WHAT YOU SHOULD DO:
From the entries that follow, copy each line containing the word "TikTok".
--- TASK INPUTS Enclosed Below ---
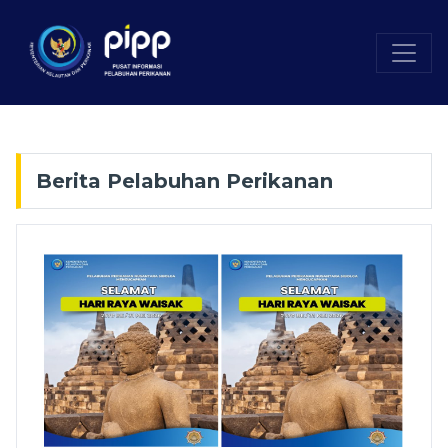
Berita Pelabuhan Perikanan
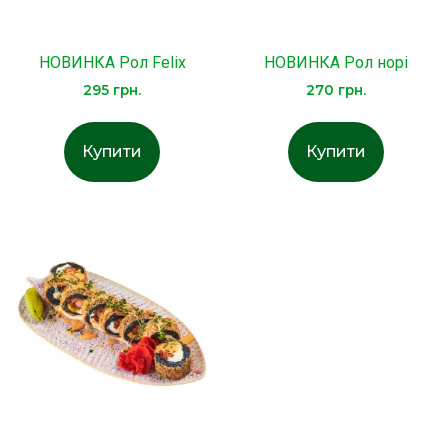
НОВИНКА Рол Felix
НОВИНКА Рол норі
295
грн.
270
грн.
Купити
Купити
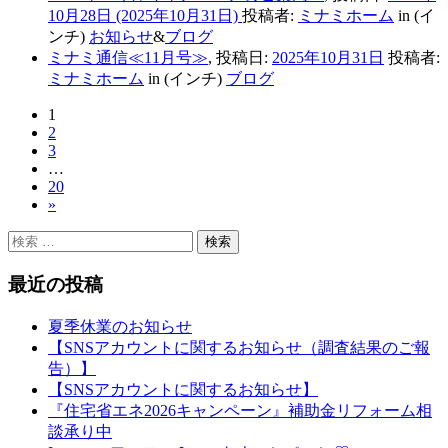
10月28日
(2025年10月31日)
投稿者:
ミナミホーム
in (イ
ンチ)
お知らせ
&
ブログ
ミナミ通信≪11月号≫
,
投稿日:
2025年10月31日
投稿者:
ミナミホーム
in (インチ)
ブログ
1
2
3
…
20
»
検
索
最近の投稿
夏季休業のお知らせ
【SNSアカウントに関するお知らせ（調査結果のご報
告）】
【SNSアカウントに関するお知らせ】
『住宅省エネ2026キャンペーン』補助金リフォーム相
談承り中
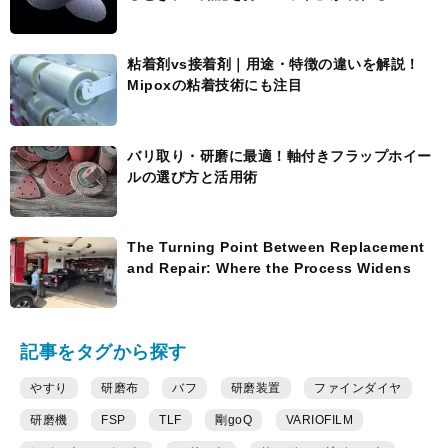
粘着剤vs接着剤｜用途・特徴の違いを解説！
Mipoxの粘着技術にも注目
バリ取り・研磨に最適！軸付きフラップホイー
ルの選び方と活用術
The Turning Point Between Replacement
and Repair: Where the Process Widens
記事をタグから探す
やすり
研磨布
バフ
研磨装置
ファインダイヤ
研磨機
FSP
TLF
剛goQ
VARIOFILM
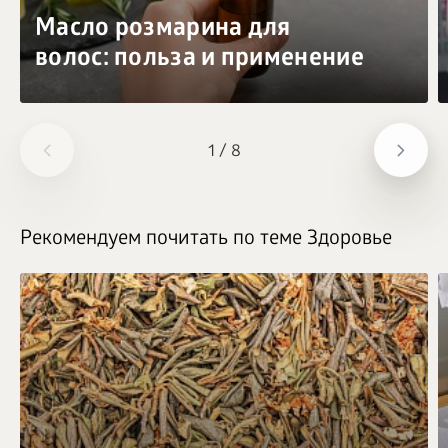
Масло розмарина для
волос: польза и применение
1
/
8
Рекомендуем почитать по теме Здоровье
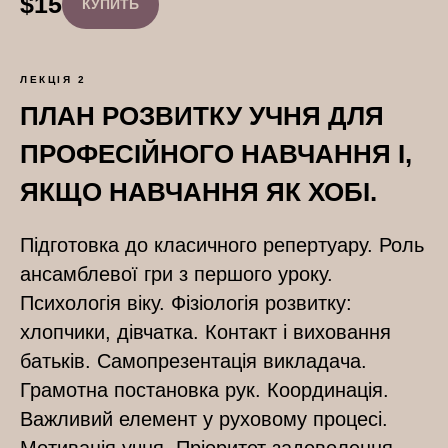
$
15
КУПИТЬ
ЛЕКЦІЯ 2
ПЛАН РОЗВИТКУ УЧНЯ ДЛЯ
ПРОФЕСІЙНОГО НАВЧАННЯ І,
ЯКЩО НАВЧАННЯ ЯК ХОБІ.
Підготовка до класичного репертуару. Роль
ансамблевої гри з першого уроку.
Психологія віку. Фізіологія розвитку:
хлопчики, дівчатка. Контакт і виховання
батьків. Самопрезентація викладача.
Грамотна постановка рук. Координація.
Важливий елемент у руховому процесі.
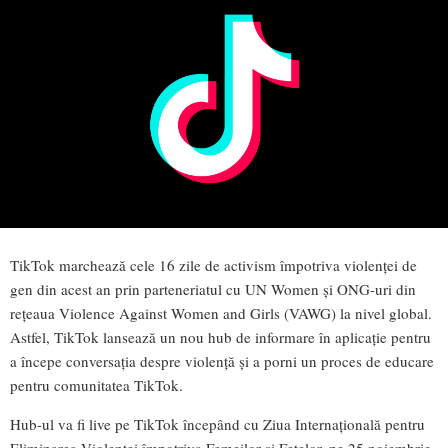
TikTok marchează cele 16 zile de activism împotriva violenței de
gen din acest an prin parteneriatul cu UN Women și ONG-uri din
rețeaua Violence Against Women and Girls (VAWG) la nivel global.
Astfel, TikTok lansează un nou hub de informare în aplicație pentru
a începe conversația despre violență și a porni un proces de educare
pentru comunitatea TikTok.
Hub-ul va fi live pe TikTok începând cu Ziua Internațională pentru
--- End of Enclosed TASK INPUTS ---
--- TASK INPUTS Enclosed Below ---
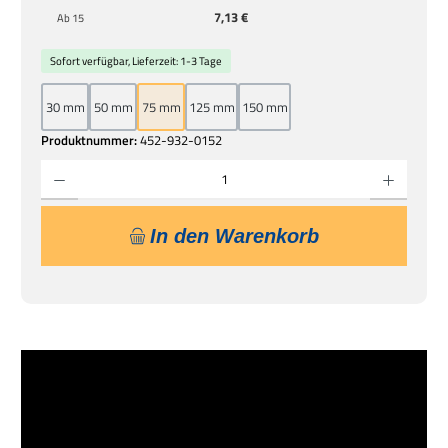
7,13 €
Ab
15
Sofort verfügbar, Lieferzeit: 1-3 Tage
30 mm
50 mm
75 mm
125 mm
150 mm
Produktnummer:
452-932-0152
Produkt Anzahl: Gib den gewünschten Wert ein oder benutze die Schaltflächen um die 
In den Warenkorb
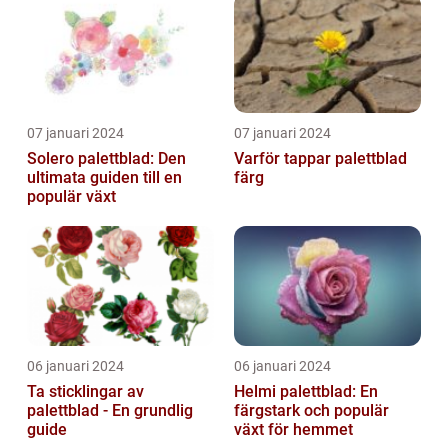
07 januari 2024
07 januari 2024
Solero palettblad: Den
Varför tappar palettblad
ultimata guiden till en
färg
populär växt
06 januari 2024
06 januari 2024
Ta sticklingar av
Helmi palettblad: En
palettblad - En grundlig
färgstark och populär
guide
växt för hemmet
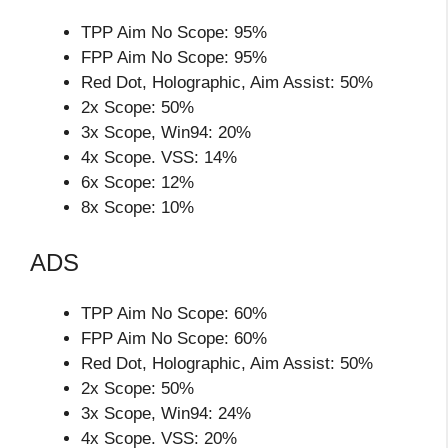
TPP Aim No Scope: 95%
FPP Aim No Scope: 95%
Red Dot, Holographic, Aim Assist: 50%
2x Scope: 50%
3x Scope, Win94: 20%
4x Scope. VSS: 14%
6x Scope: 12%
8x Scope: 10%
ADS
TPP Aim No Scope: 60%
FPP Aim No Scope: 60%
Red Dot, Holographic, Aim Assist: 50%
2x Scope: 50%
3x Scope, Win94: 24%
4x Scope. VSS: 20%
--- End of Enclosed TASK INPUTS ---
RESPONSE:
TikTok marchează cele 16 zile de activism împotriva violenței de
Astfel, TikTok lansează un nou hub de informare în aplicație pentru
pentru comunitatea TikTok.
Hub-ul va fi live pe TikTok începând cu Ziua Internațională pentru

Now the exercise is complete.